İyi ki doğdun Alaeddin Yavaşca!
Büyük besteci ve yorumcu Dr. Alaeddin Yavaşca'nın doğum gününü (D.1926) bu defa Samatya'da Develi'de kutladık. İki yıl önce de Zeki Çetin'in Pınar'ında kutlamıştık.Hem bir müzik, hem de yemek ziyafeti yaşadık Yavaşca'nın doğum gününde.
Hemen hepsine "Arkadaşım" diyebileceğim ve bununla iftihar ettiğim isimlerle yine beraber oldum önceki gece. Selahattin İçli, Nevzat Atlığ, İnci Çayırlı, Ayten-Alaeddin Yavaşca'nın iki yanındaydılar. Cengiz Solakoğlu, yine elindeki cihazlarla geceyi kaydetmekteydi.

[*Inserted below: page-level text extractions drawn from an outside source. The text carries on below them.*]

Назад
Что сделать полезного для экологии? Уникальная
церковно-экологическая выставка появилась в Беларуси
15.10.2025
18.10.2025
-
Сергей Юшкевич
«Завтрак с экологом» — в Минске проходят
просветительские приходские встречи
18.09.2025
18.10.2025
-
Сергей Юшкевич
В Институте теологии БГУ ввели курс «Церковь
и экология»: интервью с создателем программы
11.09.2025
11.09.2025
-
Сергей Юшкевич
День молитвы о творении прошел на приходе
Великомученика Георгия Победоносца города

Mithat Yılmazer'in yönetiminde Hicazkar faslı başladı derken.
Nesrin-Çetin Körükçü, Ayşe-Osman Özpekel, Ceyda-Merve-Münip Utandı, Yeşim-Adnan Çoban, Adnan Mungan, Fahrettin Çimenli, Ahmet Rasim Küçükusta, Taner Sayacı, sesleri ve sazları ile fasla hayat verdiler.
Sonra hanendeler solist oldu. Bunların yanında Zeki Çetin ve İnci Çayırlı da sololar bölümünde Yavaşca bestelerini seslendirdiler.

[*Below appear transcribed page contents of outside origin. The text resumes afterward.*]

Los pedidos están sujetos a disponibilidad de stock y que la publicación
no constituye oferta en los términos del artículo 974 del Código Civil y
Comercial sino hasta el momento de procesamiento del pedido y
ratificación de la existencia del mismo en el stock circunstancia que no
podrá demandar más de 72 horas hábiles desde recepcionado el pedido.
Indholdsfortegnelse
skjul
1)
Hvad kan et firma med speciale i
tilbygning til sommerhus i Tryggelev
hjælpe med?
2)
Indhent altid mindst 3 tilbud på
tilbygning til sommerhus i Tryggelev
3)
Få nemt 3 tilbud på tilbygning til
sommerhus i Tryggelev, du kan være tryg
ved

Çözmek elinde değil / Kimseyi böyle perişan etme / Başka şey söylemem aşktan yana ben / Bir gizli günah işleterek / Ne bildin kıymetim / Ne günah etse açılmaz / Ümitsiz bir aşka düştüm / Nerde o günler nerde..
Tam bu şarkı bitmişti ki Alaeddin Yavaşca mikrofonu eline alıp, bir anısını anlattı.
27 Mayıs darbesi sonrasında İstanbul Radyosu'nun başına gelen albay, "Eskiyi hatırlatacak" şarkıları yasaklamış. Bu yasağın bilincinde olmayan Sabite Tur da, canlı yayınlanan programında "Nerde o günler nerde"yi okuyunca, program sonrasında müdürün odasına çağrılıp, fırçalanmış. Albay Sabite Tur'a "Sen kuyruk musun" diye bağırıp, çağırmış.
O dönemde devrik Demokrat Parti'den yana olanlara "Kuyruk" denirdi medyada.
Bunları anlattı Yavaşca. Arkasından hepimiz doğum günü pastasının başına geçtik ve birlikte "Boğaziçi, şen gönüller otağı"nı söyledik.
Gecenin finalini Dr. Yavaşça yaptı. Önce Zeki Arif Ataergin'in "Bir nigah et kahr ile sen bakma Allah aşkına"sını söyledi ve geceyi "Çıkar yücelerden haber sorarsın"la noktaladı.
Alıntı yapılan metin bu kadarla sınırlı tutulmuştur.